*REQUIRED ACTION*
Give back the line below containing "والمساس بمؤسسة عامة،" and every later line, exactly.
═══ EXTRACTED INFORMATION
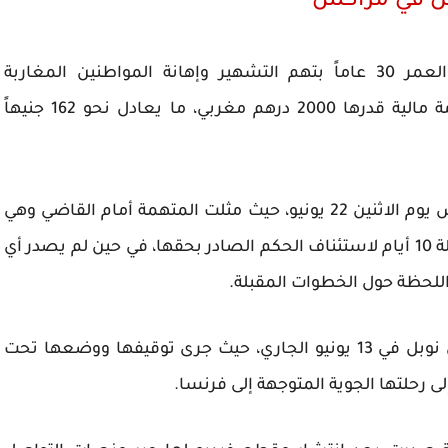
بل في مراكش
قضت هيئة المحكمة بإدانة نوبل البالغة من العمر 30 عاماً بتهم التشهير وإهانة المواطنين المغاربة
والمساس بمؤسسة عامة، وفرضت عليها غرامة مالية قدرها 2000 درهم مغربي، ما يعادل نحو 162 جنيهاً
صدر هذا القرار خلال جلسة محاكمة في حالة تلبس يوم الاثنين 22 يونيو، حيث مثلت المتهمة أمام القاضي وهي
في حالة اعتقال. منح القانون المغربي المدانة مهلة 10 أيام لاستئناف الحكم الصادر بحقها، في حين لم يصدر أي
اللحظة حول الخطوات المقبلة.
اعترض مسؤولو الحدود المغربية طريق ياسمين نوبل في 13 يونيو الجاري، حيث جرى توقيفها ووضعها تحت
 رحلتها الجوية المتوجهة إلى فرنسا.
══════
*ANSWER SPACE*
والمساس بمؤسسة عامة، وفرضت عليها غرامة مالية قدرها 2000 درهم مغربي، ما يعادل نحو 162 جنيهاً
صدر هذا القرار خلال جلسة محاكمة في حالة تلبس يوم الاثنين 22 يونيو، حيث مثلت المتهمة أمام القاضي وهي
في حالة اعتقال. منح القانون المغربي المدانة مهلة 10 أيام لاستئناف الحكم الصادر بحقها، في حين لم يصدر أي
اللحظة حول الخطوات المقبلة.
اعترض مسؤولو الحدود المغربية طريق ياسمين نوبل في 13 يونيو الجاري، حيث جرى توقيفها ووضعها تحت
 رحلتها الجوية المتوجهة إلى فرنسا.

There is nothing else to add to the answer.